Start of Supplied material
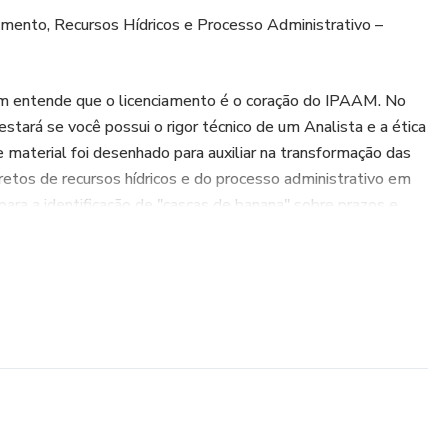
amento, Recursos Hídricos e Processo Administrativo –
em entende que o licenciamento é o coração do IPAAM. No
stará se você possui o rigor técnico de um Analista e a ética
 material foi desenhado para auxiliar na transformação das
cretos de recursos hídricos e do processo administrativo em
para a identificação de "cascas de banana" sobre prazos e
ndos.
 inéditas funciona como o seu manual de inteligência
r na blindagem da sua nota nos temas que definem a
ais no Amazonas.
mento (600 Questões):
cedimentais e regulatórios com o rigor analítico do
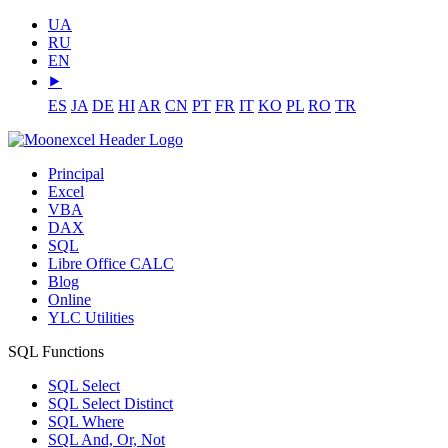
UA
RU
EN
⯈
ES
JA
DE
HI
AR
CN
PT
FR
IT
KO
PL
RO
TR
Principal
Excel
VBA
DAX
SQL
Libre Office CALC
Blog
Online
YLC Utilities
SQL Functions
SQL Select
SQL Select Distinct
SQL Where
SQL And, Or, Not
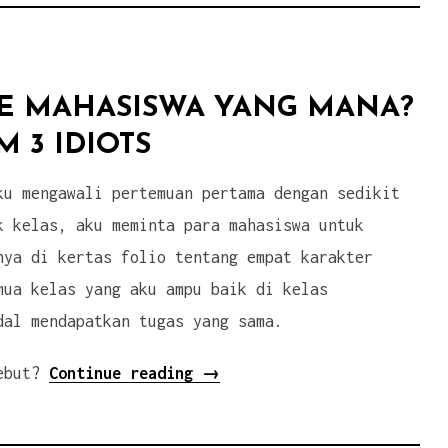
E MAHASISWA YANG MANA?
 3 IDIOTS
ku mengawali pertemuan pertama dengan sedikit
k kelas, aku meminta para mahasiswa untuk
nya di kertas folio tentang empat karakter
mua kelas yang aku ampu baik di kelas
dal mendapatkan tugas yang sama.
“Kamu
sebut?
Continue reading
→
Termasuk
Tipe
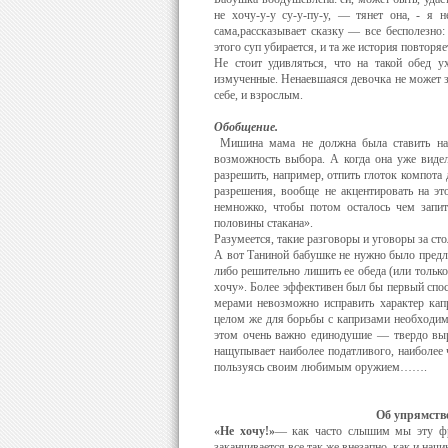
не хочу-у-у су-у-пу-у, — тянет она, - я н
сама,рассказывает сказку — все бесполезно:
этого суп убира­ется, и та же история повторяе
Не стоит удивляться, что на такой обед у
измученные. Ненаевшаяся девочка не может за
себе, и взрослым.
Обобщение.
Мишина мама не должна была ставить на с
возможность выбора. А когда она уже видел
разрешить, например, отпить глоток компота 
разрешения, во­обще не акцентировать на эт
немножко, чтобы потом осталось чем запит
половины стакана».
Разумеется, такие разговоры и уговоры за сто
А вот Таниной бабушке не нужно было предлаг
либо решительно лишить ее обеда (или только 
хочу». Бо­лее эффективен был бы первый спос
мерами невоз­можно исправить характер кап
целом же для борьбы с капризами необходима
этом очень важно единоду­шие — твердо вы
нащупывает наиболее податливого, наиболее 
пользуясь своим любимым оружием…….
Об упрямстве
«Не хочу!»
— как часто слышим мы эту фраз
заканчивается все так же внезапно, как и начи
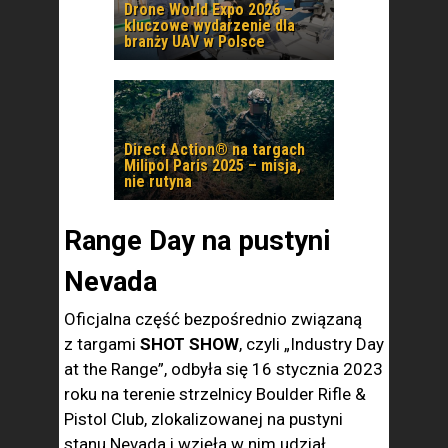
Drone World Expo 2026 –
kluczowe wydarzenie dla
branży UAV w Polsce
Direct Action® na targach
Milipol Paris 2025 – misja,
nie rutyna
Range Day na pustyni
Nevada
Oficjalna część bezpośrednio związaną
z targami
SHOT SHOW
, czyli „Industry Day
at the Range”, odbyła się 16 stycznia 2023
roku na terenie strzelnicy Boulder Rifle &
Pistol Club, zlokalizowanej na pustyni
stanu Nevada i wzięła w nim udział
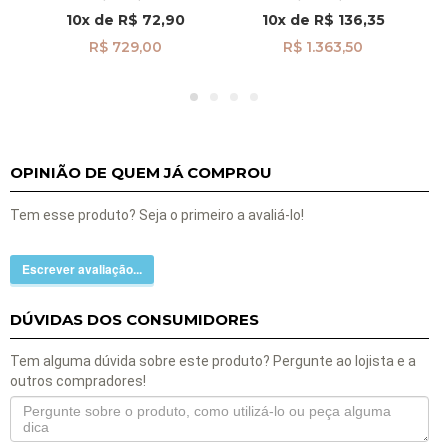
10x
de
R$ 72,90
10x
de
R$ 136,35
R$ 729,00
R$ 1.363,50
OPINIÃO DE QUEM JÁ COMPROU
Tem esse produto? Seja o primeiro a avaliá-lo!
Escrever avaliação...
DÚVIDAS DOS CONSUMIDORES
Tem alguma dúvida sobre este produto? Pergunte ao lojista e a
outros compradores!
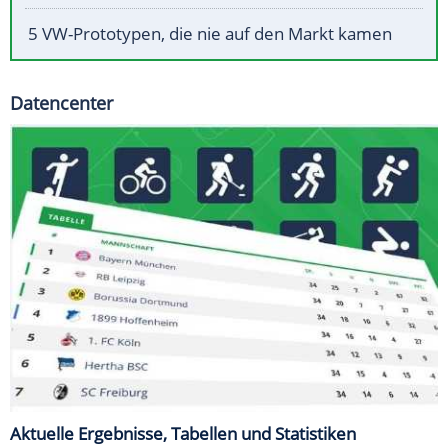
5 VW-Prototypen, die nie auf den Markt kamen
Datencenter
Aktuelle Ergebnisse, Tabellen und Statistiken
End of Supplied material
(Problem description)
Look through the entries above for the word "para". Say how many lines contain it, using only a number.

(Task answer)
3